Utah turns spigot off for Nevada

Utah lawmakers have, at least for now, pinched the straw that Southern Nevada water officials had hoped to use to syphon billions of gallons of rural underground water to sustain Las Vegas.

The Utah Legislature on Monday unanimously declared that Utah needs to gather all of the facts before signing away rights to ground water in Snake Valley on the Nevada/Utah border.

The legislative resolution, which is nonbinding but has the support of Gov. John Huntsman Jr., culminates more than two years of efforts by so-called Western Desert residents - primarily beef cattle ranchers - to protect their ground water from being drilled, pumped and piped to Las Vegas. The resolution may have the effect of delaying the pipeline project.

Southern Nevada water officials are downplaying the significance of the passage of the resolution. They say it is intended to give direction to Huntsman and should not affect ongoing pipeline negotiations between the Nevada state engineer and the Utah Natural Resources Department.

At stake is the long-term residential and commercial growth of Las Vegas at the expense of agriculture and natural resources in rural Nevada and Utah.

Under federal law, Utah officials must sign off on the application for 50,000 acre-feet of water annually - more than 16 billion gallons - from Snake Valley before the Southern Nevada Water Authority can build the infrastructure to deliver it to metropolitan Clark County.

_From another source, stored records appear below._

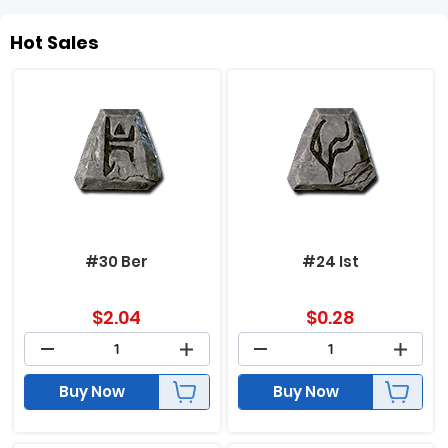
Hot Sales
#30 Ber
#24 Ist
$
2.04
$
0.28
Buy Now
Buy Now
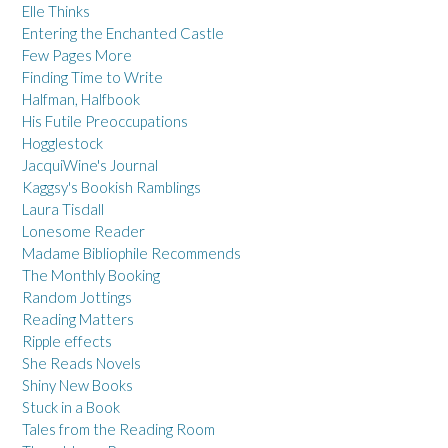
Elle Thinks
Entering the Enchanted Castle
Few Pages More
Finding Time to Write
Halfman, Halfbook
His Futile Preoccupations
Hogglestock
JacquiWine's Journal
Kaggsy's Bookish Ramblings
Laura Tisdall
Lonesome Reader
Madame Bibliophile Recommends
The Monthly Booking
Random Jottings
Reading Matters
Ripple effects
She Reads Novels
Shiny New Books
Stuck in a Book
Tales from the Reading Room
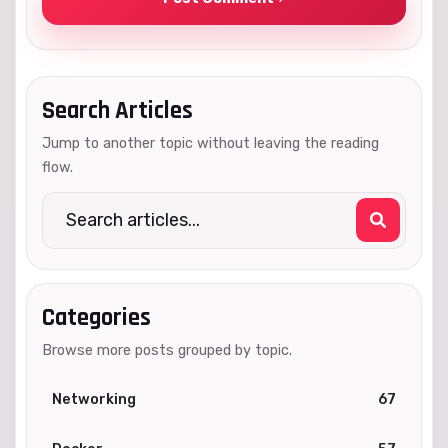
Search Articles
Jump to another topic without leaving the reading
flow.
Categories
Browse more posts grouped by topic.
Networking
67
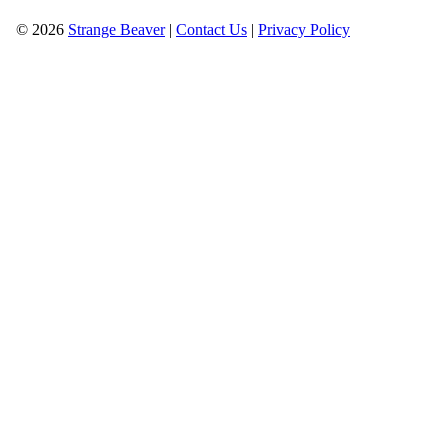
© 2026
Strange Beaver
|
Contact Us
|
Privacy Policy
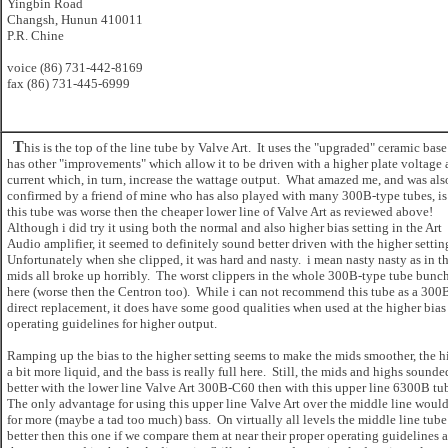
Yingbin Road
Changsh, Hunun 410011
P.R. Chine
voice (86) 731-442-8169
fax (86) 731-445-6999
T
his is the top of the line tube by Valve Art. It uses the "upgraded" ceramic bas
has other "improvements" which allow it to be driven with a higher plate voltage
current which, in turn, increase the wattage output. What amazed me, and was als
confirmed by a friend of mine who has also played with many 300B-type tubes, is
this tube was worse then the cheaper lower line of Valve Art as reviewed above!
Although i did try it using both the normal and also higher bias setting in the Art
Audio amplifier, it seemed to definitely sound better driven with the higher settin
Unfortunately when she clipped, it was hard and nasty. i mean nasty nasty as in t
mids all broke up horribly. The worst clippers in the whole 300B-type tube bunc
here (worse then the Centron too). While i can not recommend this tube as a 300
direct replacement, it does have some good qualities when used at the higher bias
operating guidelines for higher output.
Ramping up the bias to the higher setting seems to make the mids smoother, the h
a bit more liquid, and the bass is really full here. Still, the mids and highs sounde
better with the lower line Valve Art 300B-C60 then with this upper line 6300B tu
The only advantage for using this upper line Valve Art over the middle line woul
for more (maybe a tad too much) bass. On virtually all levels the middle line tub
better then this one if we compare them at near their proper operating guidelines a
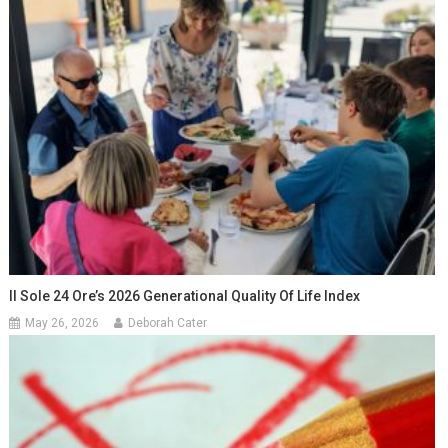
Il Sole 24 Ore’s 2026 Generational Quality Of Life Index
May 26, 2026
Deborah Cater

The Snake Valley aquifer is the smaller of two components of the Water Authority's plan to build a massive pipeline that also would pump ground water from Spring Valley in eastern Nevada to Las Vegas.

Spring Valley could produce 100,000 acre-feet per year for Las Vegas, officials say.

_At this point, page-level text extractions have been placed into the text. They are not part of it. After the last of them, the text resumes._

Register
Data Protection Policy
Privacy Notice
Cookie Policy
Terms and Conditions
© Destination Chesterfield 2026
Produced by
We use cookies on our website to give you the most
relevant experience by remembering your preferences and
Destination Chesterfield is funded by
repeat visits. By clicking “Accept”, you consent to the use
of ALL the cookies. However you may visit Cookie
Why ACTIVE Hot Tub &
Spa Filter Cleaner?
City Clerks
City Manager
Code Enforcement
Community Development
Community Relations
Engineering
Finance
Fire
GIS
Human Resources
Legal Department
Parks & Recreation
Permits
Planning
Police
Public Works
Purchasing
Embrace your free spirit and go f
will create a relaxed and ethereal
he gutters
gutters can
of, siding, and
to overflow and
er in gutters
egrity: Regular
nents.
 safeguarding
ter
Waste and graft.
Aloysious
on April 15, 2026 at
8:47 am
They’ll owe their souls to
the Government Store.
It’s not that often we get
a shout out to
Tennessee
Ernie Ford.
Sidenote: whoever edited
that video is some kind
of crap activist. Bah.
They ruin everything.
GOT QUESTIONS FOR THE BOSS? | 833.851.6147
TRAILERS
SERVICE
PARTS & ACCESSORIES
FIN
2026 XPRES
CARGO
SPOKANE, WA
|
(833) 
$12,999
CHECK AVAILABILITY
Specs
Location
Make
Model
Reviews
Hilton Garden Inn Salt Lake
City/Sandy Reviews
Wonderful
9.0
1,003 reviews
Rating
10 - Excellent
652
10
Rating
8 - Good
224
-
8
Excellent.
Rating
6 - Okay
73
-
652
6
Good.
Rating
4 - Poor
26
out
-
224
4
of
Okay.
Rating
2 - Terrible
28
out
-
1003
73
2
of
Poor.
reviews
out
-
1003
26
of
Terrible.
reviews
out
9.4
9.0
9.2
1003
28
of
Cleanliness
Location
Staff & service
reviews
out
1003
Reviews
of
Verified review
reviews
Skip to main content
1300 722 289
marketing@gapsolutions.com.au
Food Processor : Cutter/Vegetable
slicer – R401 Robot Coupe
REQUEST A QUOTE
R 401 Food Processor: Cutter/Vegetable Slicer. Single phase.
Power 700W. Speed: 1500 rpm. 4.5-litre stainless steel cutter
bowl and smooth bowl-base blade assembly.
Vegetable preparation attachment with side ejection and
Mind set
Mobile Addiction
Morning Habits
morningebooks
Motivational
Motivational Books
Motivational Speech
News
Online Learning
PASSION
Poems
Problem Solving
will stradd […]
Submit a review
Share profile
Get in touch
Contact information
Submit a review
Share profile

While Utah has no authority over the larger phase of the project, which is situated entirely in Nevada, its action Monday could throw a wrench into the works. Southern Nevada water officials have said that the Snake Valley spur is vital to building the whole project.

The Utah legislation calls for Huntsman to refrain from approving any water-sharing agreement with Nevada until studies by the Bureau of Land Management and U.S. Geological Survey are finished. That is not expected to happen until next year.

Ranchers and others have feared that an interstate water agreement would be inked before those federal studies were completed.

The resolution does not mandate that Huntsman nix a pact with Nevada before the studies are complete. The governor has told ranchers he would protect Snake Valley water rights.

Launce Rake, spokesman for the Progressive Leadership Alliance of Nevada, a coalition of groups working on similar environmental and economic issues, heralded Monday's vote as significant.

"The Water Authority needs to justify the need to build its pipeline," Rake said. The organization "hopes to see other Utah legislation that will require the Nevada government to answer critically important questions before any scheme to drill and pump the Snake Valley goes forward," he said.

Water Authority spokesman Scott Huntley noted that Southern Nevadans use 18 percent of the state's water yet account for 75 percent of its population. "We use very little water overall, and we are the engine that keeps the entire state going," he said.

The agency does not know how Monday's legislative action will affect the project.

"We certainly hope it does not set it back," he said.

Snake Valley cattle rancher Cecil Garland, an 81-year-old former Las Vegas craps dealer, said Utah's resolution sends a strong message to Nevada's leadership that rural Utah does not have water to spare.

"We've had years of drought and have lost 25 springs in the Snake Valley area," he said. "The unanimous stand by our lawmakers demonstrates that the entire state rejects the concept that Southern Nevada has a right to our water.

"We still have a long battle on our hands," he said.